El comentarista conservador Erick Erickson también cuestionó la estrategia de Trump.

«El presidente está socavando su reelección por sí solo con conspiraciones chifladas sobre votar por correo y divagaciones alocadas sobre retrasar las elecciones», tuiteó Erickson. «Una parte creciente de su base está frustrada y piensa que solo está tratando de perder».

El presidente había «anclado» el tweet electoral a su feed de Twitter durante todo el día, asegurando que sus 84.3 millones de seguidores lo verían.

A última hora, se quitó el alfiler.

Trump también pidió a los legisladores que aprueben una extensión a corto plazo de los beneficios de desempleo, una idea que fue adoptada por los republicanos en Capitol Hill pero que se encontró con una fuerte resistencia de los demócratas. Las dos partes están luchando para negociar otra ronda de estímulo para abordar el daño económico causado por el virus.
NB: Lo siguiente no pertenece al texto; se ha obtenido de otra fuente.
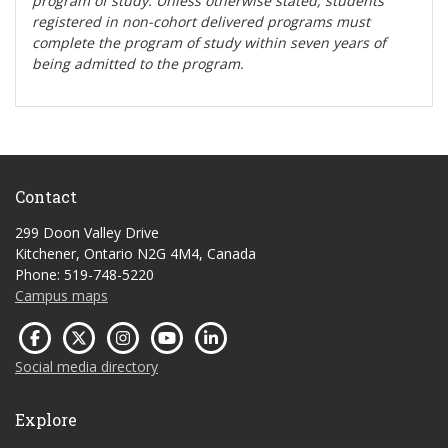
program of study. Unless otherwise stated, students
registered in non-cohort delivered programs must
complete the program of study within seven years of
being admitted to the program.
Contact
299 Doon Valley Drive
Kitchener, Ontario N2G 4M4, Canada
Phone: 519-748-5220
Campus maps
Social media directory
Explore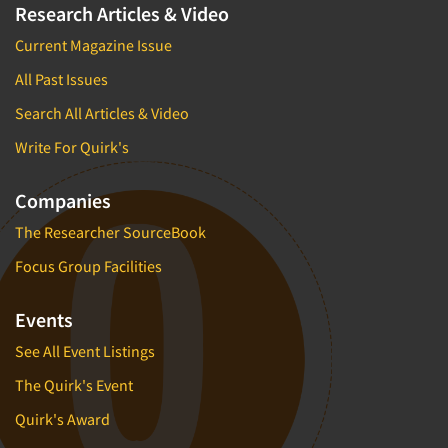
Research Articles & Video
Current Magazine Issue
All Past Issues
Search All Articles & Video
Write For Quirk's
Companies
The Researcher SourceBook
Focus Group Facilities
Events
See All Event Listings
The Quirk's Event
Quirk's Award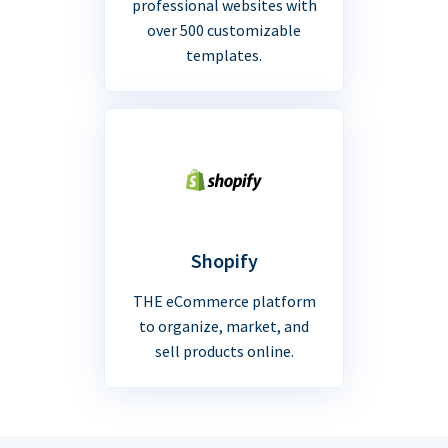
professional websites with
over 500 customizable
templates.
Shopify
THE eCommerce platform
to organize, market, and
sell products online.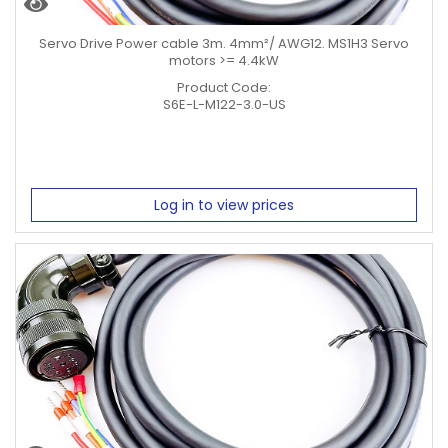
Servo Drive Power cable 3m. 4mm²/ AWG12. MS1H3 Servo
motors >= 4.4kW
Product Code:
S6E-L-M122-3.0-US
Log in to view prices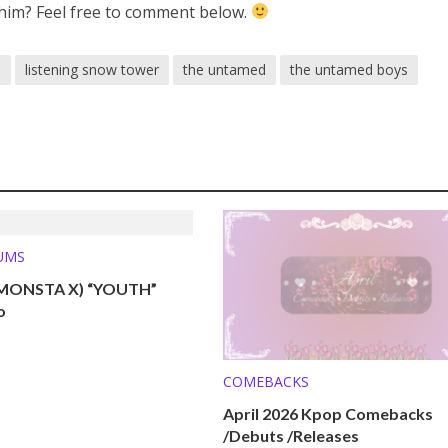
him? Feel free to comment below.
n
listening snow tower
the untamed
the untamed boys
UMS
MONSTA X) “YOUTH”
o
COMEBACKS
April 2026 Kpop Comebacks
/Debuts /Releases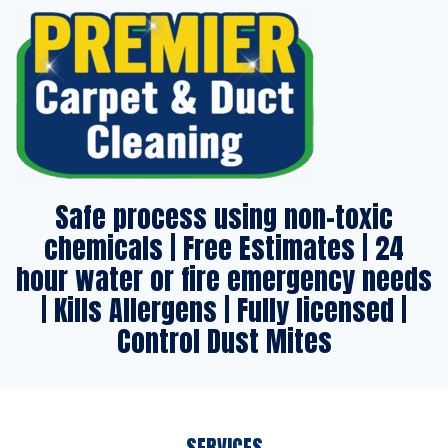
Safe process using non-toxic
chemicals | Free Estimates | 24
hour water or fire emergency needs
| Kills Allergens | Fully licensed |
Control Dust Mites
SERVICES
«Queremos una extensión temporal de los beneficios de desempleo ampliados», dijo el presidente a los periodistas en la Casa Blanca. «Esto proporcionará un puente crítico para los estadounidenses que perdieron sus trabajos debido a la pandemia sin culpa propia».
Los demócratas quieren un acuerdo más amplio que incluya otras disposiciones de estímulo. Trump comenzó sus comentarios ofreciendo su simpatía por el ex candidato presidencial republicano Herman Cain, quien murió después de una batalla con COVID-19. «Nadie es inmune», dijo Trump. «Nunca podremos olvidar a las personas que se han perdido», dijo Trump.
Después de un paréntesis de una semana, Trump regresó el 21 de julio a celebrar reuniones informativas regulares sobre COVID-19 que había comenzado antes en la pandemia.
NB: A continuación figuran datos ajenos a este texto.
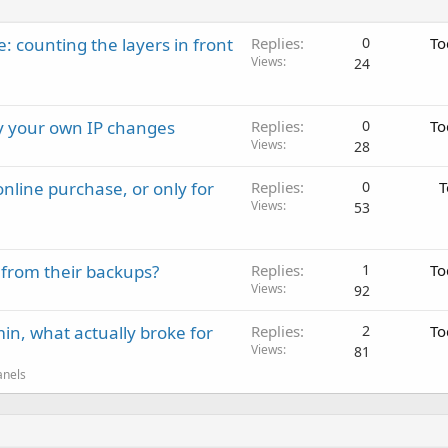
: counting the layers in front
Replies
0
To
Views
24
ay your own IP changes
Replies
0
To
Views
28
nline purchase, or only for
Replies
0
T
Views
53
 from their backups?
Replies
1
To
Views
92
in, what actually broke for
Replies
2
To
Views
81
anels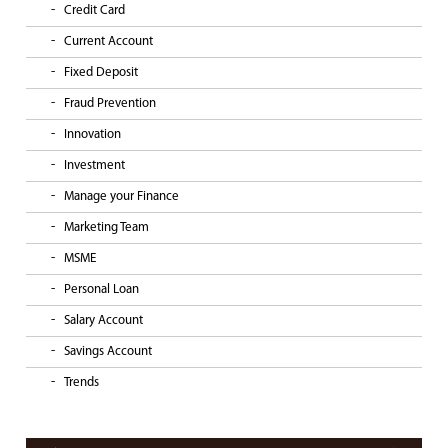
Credit Card
Current Account
Fixed Deposit
Fraud Prevention
Innovation
Investment
Manage your Finance
Marketing Team
MSME
Personal Loan
Salary Account
Savings Account
Trends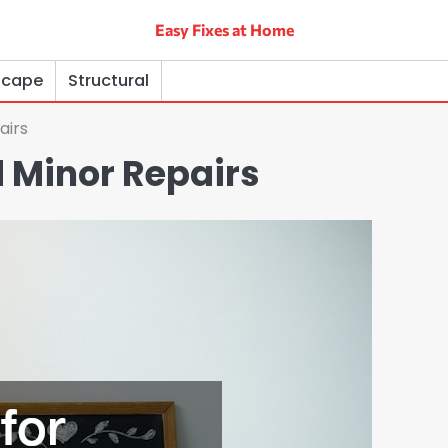
Easy Fixes at Home
scape
Structural
airs
 Minor Repairs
A diferencia del pasado, Trump ha mantenido la última ronda de sesiones informativas relativamente corta y no ha invitado a miembros del grupo de trabajo sobre coronavirus de la Casa Blanca a unirse a él en el podio. La última vez que Trump hizo preguntas en la sala de información fue el martes 21 de Julio. Desde entonces, la nación aumentó 150,000 muertes de COVID-19, según la Universidad Johns Hopkins. Varios estados grandes, incluidos California y Florida, están estableciendo nuevos récords de muertes por virus.